How to complete this task
Output the records exactly, every one of them.

[Recorded data]
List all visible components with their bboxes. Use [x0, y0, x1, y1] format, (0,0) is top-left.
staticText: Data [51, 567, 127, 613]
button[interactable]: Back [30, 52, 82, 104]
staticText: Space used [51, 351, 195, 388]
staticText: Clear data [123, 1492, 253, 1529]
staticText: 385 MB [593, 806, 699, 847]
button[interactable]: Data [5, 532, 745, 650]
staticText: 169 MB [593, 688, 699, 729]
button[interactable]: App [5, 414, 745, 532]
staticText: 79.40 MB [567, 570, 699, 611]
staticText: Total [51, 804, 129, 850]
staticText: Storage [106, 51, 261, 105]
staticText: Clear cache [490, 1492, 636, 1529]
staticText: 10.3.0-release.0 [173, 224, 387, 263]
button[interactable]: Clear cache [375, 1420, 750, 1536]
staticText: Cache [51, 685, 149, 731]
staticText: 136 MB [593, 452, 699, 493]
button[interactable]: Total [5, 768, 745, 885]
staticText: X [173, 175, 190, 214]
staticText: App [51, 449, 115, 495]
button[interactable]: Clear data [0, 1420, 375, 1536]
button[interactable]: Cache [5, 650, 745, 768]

Answer to the problem
List all visible components with their bboxes. Use [x0, y0, x1, y1] format, (0,0) is top-left.
staticText: Data [51, 567, 127, 613]
button[interactable]: Back [30, 52, 82, 104]
staticText: Space used [51, 351, 195, 388]
staticText: Clear data [123, 1492, 253, 1529]
staticText: 385 MB [593, 806, 699, 847]
button[interactable]: Data [5, 532, 745, 650]
staticText: 169 MB [593, 688, 699, 729]
button[interactable]: App [5, 414, 745, 532]
staticText: 79.40 MB [567, 570, 699, 611]
staticText: Total [51, 804, 129, 850]
staticText: Storage [106, 51, 261, 105]
staticText: Clear cache [490, 1492, 636, 1529]
staticText: 10.3.0-release.0 [173, 224, 387, 263]
button[interactable]: Clear cache [375, 1420, 750, 1536]
staticText: Cache [51, 685, 149, 731]
staticText: 136 MB [593, 452, 699, 493]
button[interactable]: Total [5, 768, 745, 885]
staticText: X [173, 175, 190, 214]
staticText: App [51, 449, 115, 495]
button[interactable]: Clear data [0, 1420, 375, 1536]
button[interactable]: Cache [5, 650, 745, 768]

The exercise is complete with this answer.